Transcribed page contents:
• • • • •
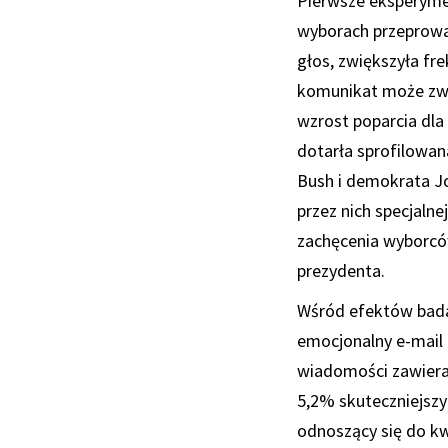
Pierwsze eksperyme
wyborach przeprowad
głos, zwiększyła fr
komunikat może zwi
wzrost poparcia dla
dotarła sprofilowan
Bush i demokrata J
przez nich specjalne
zachęcenia wyborcó
prezydenta.
Wśród efektów bada
emocjonalny e-mail 
wiadomości zawieraj
5,2% skuteczniejszy
odnoszący się do kw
• • • • •
Exercise brief -
Exclude the images and copy every record above exactly.

Exercise answer -
Pierwsze eksperyme
wyborach przeprowad
głos, zwiększyła fr
komunikat może zwi
wzrost poparcia dla
dotarła sprofilowan
Bush i demokrata J
przez nich specjalne
zachęcenia wyborcó
prezydenta.
Wśród efektów bada
emocjonalny e-mail 
wiadomości zawieraj
5,2% skuteczniejszy
odnoszący się do kw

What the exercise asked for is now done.